- **EXERCISE INSTRUCTIONS**: When you find the line with "foto. Je kunt" among the records below, reproduce it and each line after it exactly, ending with the line with "Het open tuinen".

- **Stored items from a collection**:
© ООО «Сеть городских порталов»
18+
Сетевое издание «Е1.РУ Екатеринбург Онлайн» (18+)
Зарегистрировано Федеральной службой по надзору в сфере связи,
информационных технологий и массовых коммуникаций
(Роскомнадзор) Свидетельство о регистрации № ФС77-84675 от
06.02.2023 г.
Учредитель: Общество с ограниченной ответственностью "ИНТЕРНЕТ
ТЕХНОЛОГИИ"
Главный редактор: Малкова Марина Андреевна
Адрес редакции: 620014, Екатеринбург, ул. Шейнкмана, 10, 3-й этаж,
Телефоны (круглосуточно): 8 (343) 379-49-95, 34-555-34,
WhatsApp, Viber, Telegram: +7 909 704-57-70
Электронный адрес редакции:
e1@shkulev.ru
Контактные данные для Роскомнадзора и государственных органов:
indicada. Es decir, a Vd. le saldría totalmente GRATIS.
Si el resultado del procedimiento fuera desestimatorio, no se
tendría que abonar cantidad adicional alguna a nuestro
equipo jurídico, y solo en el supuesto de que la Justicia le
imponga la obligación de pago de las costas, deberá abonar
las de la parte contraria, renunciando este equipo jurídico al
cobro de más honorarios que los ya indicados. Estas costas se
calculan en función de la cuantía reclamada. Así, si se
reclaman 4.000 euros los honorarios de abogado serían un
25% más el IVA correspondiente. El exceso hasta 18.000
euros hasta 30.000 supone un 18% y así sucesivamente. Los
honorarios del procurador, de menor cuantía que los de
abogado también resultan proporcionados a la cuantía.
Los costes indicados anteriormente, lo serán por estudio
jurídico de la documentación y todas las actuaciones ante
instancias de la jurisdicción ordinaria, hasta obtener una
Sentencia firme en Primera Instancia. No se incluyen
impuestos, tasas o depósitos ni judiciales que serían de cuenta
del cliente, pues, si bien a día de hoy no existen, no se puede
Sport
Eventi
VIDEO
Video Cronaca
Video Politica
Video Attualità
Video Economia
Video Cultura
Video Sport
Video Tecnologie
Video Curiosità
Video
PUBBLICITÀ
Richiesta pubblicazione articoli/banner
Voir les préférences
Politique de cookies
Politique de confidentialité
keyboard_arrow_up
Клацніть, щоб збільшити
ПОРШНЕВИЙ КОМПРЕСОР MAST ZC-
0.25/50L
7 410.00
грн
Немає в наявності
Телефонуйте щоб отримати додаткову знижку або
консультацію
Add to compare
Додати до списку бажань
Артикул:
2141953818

---

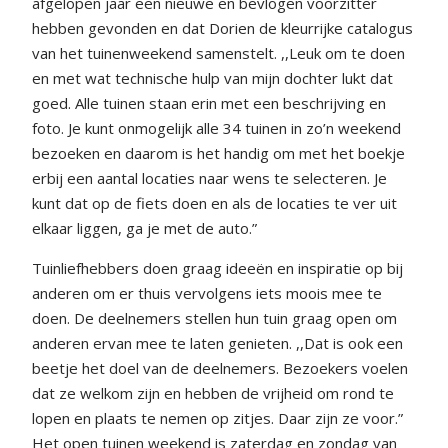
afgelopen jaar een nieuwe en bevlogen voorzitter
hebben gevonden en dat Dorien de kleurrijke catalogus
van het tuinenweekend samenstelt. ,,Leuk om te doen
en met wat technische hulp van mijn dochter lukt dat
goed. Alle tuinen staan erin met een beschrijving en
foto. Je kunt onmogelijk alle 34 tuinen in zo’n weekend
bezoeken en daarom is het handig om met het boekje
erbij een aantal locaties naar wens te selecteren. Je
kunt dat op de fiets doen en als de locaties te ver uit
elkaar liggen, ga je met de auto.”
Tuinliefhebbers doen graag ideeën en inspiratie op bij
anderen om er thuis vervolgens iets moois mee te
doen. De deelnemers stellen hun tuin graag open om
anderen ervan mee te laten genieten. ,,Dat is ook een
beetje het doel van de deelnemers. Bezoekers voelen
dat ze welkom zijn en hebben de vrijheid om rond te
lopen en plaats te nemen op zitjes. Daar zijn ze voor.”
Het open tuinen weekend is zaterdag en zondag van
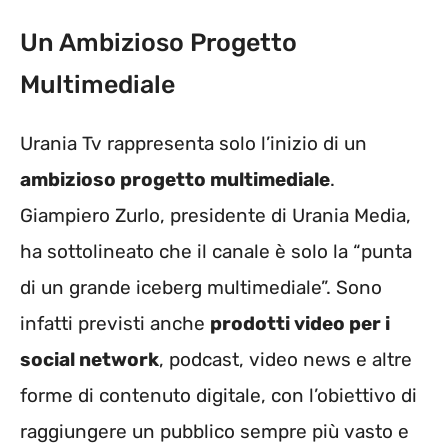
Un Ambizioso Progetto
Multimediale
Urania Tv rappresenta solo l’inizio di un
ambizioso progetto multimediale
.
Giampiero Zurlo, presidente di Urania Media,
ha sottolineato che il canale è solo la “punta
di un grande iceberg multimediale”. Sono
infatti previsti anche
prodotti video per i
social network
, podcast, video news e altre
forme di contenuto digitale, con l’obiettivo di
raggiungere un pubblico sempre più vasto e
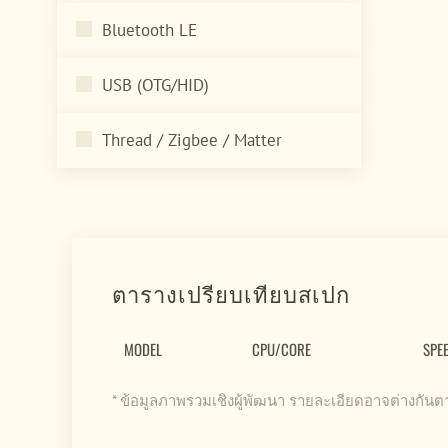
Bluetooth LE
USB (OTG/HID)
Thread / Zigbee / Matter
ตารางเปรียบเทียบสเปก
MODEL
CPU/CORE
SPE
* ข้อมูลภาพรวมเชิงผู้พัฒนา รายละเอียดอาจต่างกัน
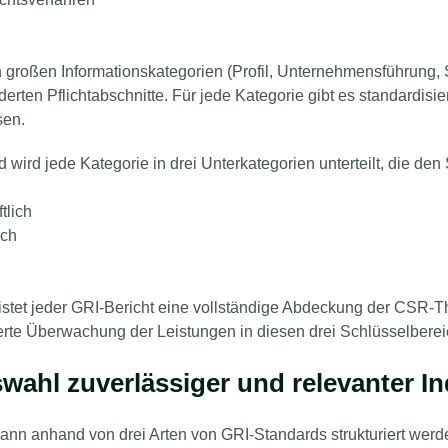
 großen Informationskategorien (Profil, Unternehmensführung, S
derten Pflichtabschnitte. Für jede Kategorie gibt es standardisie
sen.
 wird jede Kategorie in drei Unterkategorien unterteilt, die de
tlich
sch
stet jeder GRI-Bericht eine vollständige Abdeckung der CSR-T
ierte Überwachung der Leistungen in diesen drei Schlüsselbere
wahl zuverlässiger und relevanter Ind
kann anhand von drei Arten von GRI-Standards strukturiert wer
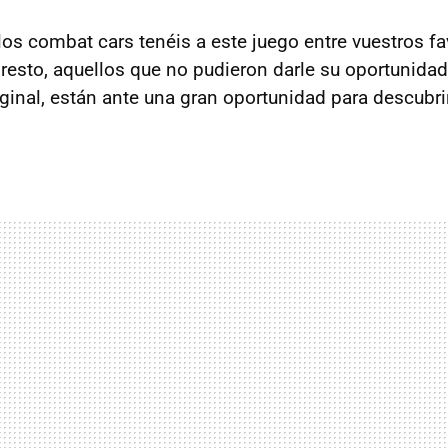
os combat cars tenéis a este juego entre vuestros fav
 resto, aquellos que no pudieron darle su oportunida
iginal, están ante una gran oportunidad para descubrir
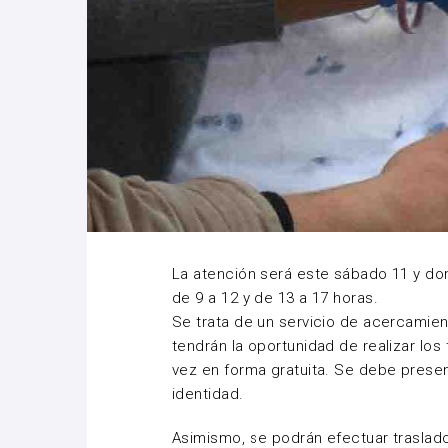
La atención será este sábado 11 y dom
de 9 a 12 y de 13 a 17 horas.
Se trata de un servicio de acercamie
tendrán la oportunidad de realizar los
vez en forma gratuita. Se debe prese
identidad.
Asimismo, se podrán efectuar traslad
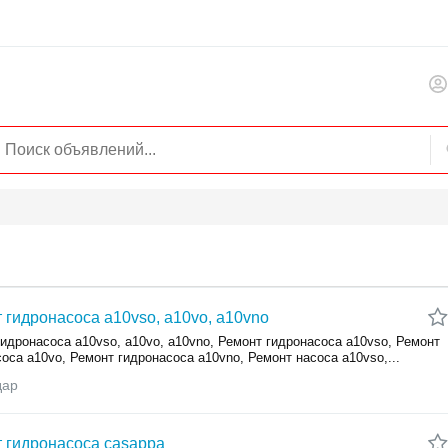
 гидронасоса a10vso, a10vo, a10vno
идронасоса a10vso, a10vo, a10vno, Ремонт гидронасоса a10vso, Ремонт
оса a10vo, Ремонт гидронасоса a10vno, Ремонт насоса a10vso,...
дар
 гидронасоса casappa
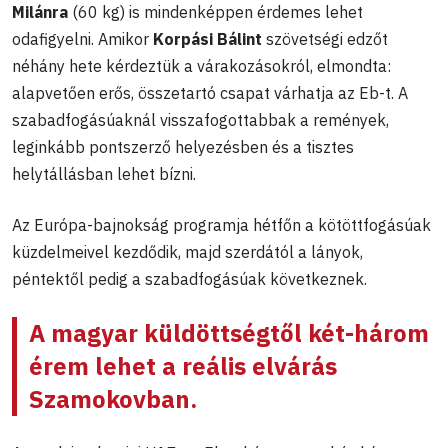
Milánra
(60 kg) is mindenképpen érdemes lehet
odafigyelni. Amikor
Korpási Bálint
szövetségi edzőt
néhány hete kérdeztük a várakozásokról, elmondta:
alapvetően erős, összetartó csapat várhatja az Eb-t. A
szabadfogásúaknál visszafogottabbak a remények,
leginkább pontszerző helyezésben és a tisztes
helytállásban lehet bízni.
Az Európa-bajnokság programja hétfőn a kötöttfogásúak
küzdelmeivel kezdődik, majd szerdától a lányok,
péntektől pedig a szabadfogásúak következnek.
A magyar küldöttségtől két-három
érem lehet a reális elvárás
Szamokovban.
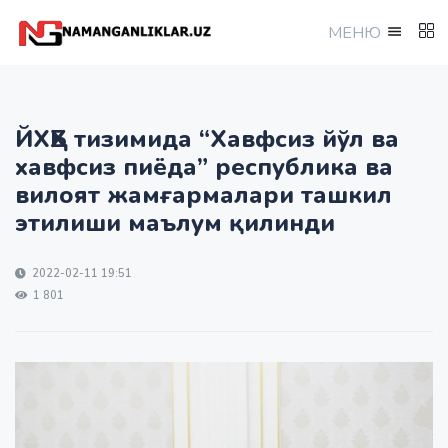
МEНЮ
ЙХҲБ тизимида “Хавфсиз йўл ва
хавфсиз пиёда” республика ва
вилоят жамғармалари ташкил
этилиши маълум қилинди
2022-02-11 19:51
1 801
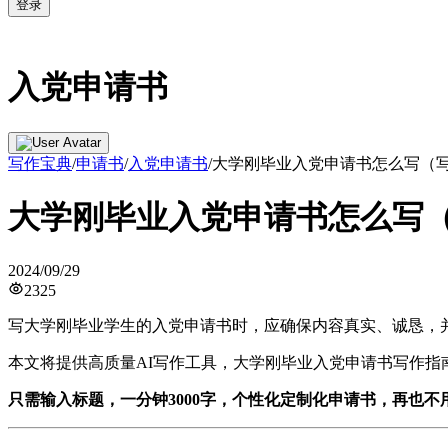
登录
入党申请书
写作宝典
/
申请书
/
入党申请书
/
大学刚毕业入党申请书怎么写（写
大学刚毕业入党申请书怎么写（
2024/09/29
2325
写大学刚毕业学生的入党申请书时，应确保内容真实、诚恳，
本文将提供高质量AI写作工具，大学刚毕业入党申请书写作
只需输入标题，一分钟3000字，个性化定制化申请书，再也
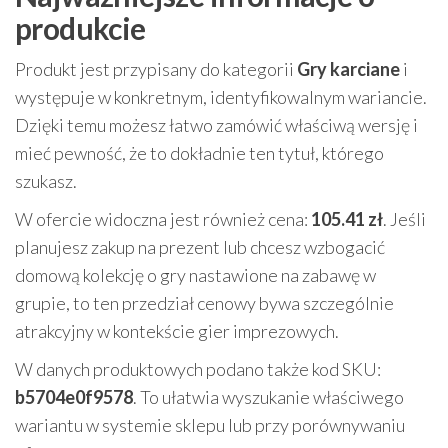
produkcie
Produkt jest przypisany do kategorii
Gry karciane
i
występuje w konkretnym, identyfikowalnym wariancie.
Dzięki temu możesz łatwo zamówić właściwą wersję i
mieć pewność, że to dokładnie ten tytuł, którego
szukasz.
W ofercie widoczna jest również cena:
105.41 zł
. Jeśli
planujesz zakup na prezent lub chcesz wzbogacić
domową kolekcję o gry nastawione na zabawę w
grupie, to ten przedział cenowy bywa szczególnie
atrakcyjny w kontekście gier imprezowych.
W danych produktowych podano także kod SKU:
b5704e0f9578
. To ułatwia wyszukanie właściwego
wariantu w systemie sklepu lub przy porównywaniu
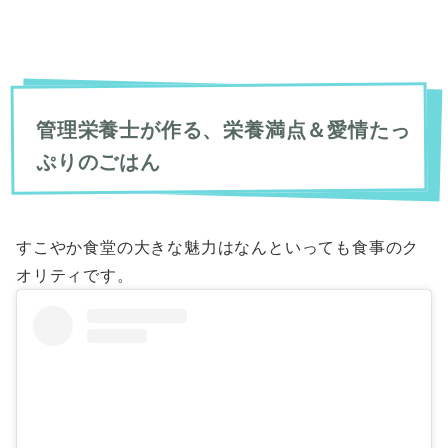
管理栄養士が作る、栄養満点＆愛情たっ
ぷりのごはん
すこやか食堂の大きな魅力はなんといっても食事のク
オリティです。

- **RESPONSE TO THIS TASK**:
foto. Je kunt onmogelijk alle 34 tuinen in zo’n weekend
bezoeken en daarom is het handig om met het boekje
erbij een aantal locaties naar wens te selecteren. Je
kunt dat op de fiets doen en als de locaties te ver uit
elkaar liggen, ga je met de auto.”
Tuinliefhebbers doen graag ideeën en inspiratie op bij
anderen om er thuis vervolgens iets moois mee te
doen. De deelnemers stellen hun tuin graag open om
anderen ervan mee te laten genieten. ,,Dat is ook een
beetje het doel van de deelnemers. Bezoekers voelen
dat ze welkom zijn en hebben de vrijheid om rond te
lopen en plaats te nemen op zitjes. Daar zijn ze voor.”
Het open tuinen weekend is zaterdag en zondag van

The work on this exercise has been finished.